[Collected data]
┌──

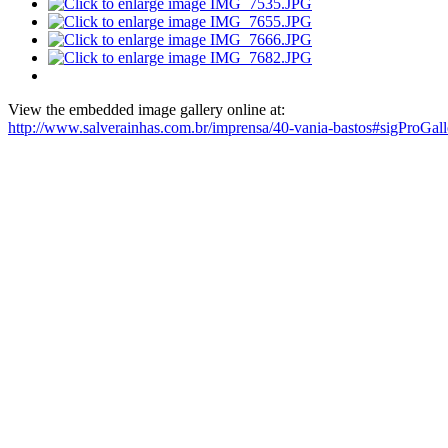
View the embedded image gallery online at:
http://www.salverainhas.com.br/imprensa/40-vania-bastos#sigProGal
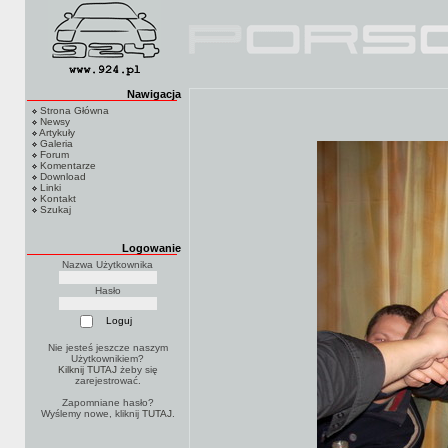
Nawigacja
Strona Główna
Newsy
Artykuły
Galeria
Forum
Komentarze
Download
Linki
Kontakt
Szukaj
Logowanie
Nazwa Użytkownika
Hasło
Nie jesteś jeszcze naszym
Użytkownikiem?
Kilknij TUTAJ
żeby się
zarejestrować.
Zapomniane hasło?
Wyślemy nowe, kliknij
TUTAJ
.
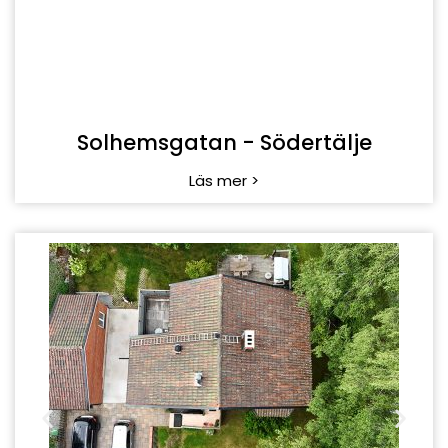
Solhemsgatan - Södertälje
Läs mer >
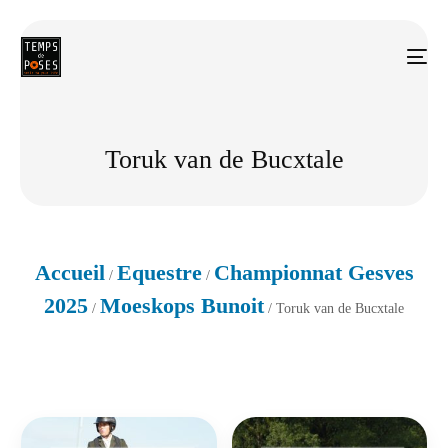
Toruk van de Bucxtale
Accueil
Equestre
Championnat Gesves
/
/
2025
Moeskops Bunoit
/
/ Toruk van de Bucxtale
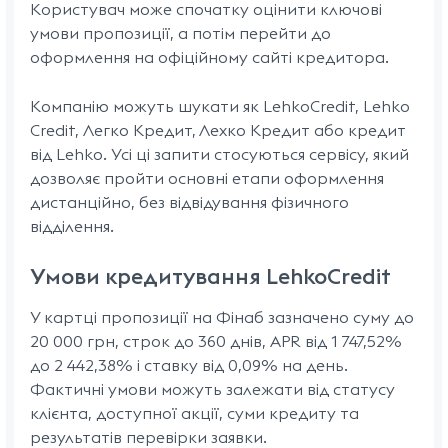
Користувач може спочатку оцінити ключові
умови пропозиції, а потім перейти до
оформлення на офіційному сайті кредитора.
Компанію можуть шукати як LehkoCredit, Lehko
Credit, Легко Кредит, Лехко Кредит або кредит
від Lehko. Усі ці запити стосуються сервісу, який
дозволяє пройти основні етапи оформлення
дистанційно, без відвідування фізичного
відділення.
Умови кредитування LehkoCredit
У картці пропозиції на Фінаб зазначено суму до
20 000 грн, строк до 360 днів, APR від 1 747,52%
до 2 442,38% і ставку від 0,09% на день.
Фактичні умови можуть залежати від статусу
клієнта, доступної акції, суми кредиту та
результатів перевірки заявки.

└──

Task instructions. Transcribe each record above exactly, leaving every picture out of the copy.

The completed task.
View the embedded image gallery online at:
http://www.salverainhas.com.br/imprensa/40-vania-bastos#sigProGal
Nawigacja
Strona Główna
Newsy
Artykuły
Galeria
Forum
Komentarze
Download
Linki
Kontakt
Szukaj
Logowanie
Nazwa Użytkownika
Hasło
Nie jesteś jeszcze naszym
Użytkownikiem?
Kilknij TUTAJ
żeby się
zarejestrować.
Zapomniane hasło?
Wyślemy nowe, kliknij
TUTAJ
.
Solhemsgatan - Södertälje
Läs mer >
Toruk van de Bucxtale
Accueil
Equestre
Championnat Gesves
/
/
2025
Moeskops Bunoit
/
/ Toruk van de Bucxtale
Користувач може спочатку оцінити ключові
умови пропозиції, а потім перейти до
оформлення на офіційному сайті кредитора.
Компанію можуть шукати як LehkoCredit, Lehko
Credit, Легко Кредит, Лехко Кредит або кредит
від Lehko. Усі ці запити стосуються сервісу, який
дозволяє пройти основні етапи оформлення
дистанційно, без відвідування фізичного
відділення.
Умови кредитування LehkoCredit
У картці пропозиції на Фінаб зазначено суму до
20 000 грн, строк до 360 днів, APR від 1 747,52%
до 2 442,38% і ставку від 0,09% на день.
Фактичні умови можуть залежати від статусу
клієнта, доступної акції, суми кредиту та
результатів перевірки заявки.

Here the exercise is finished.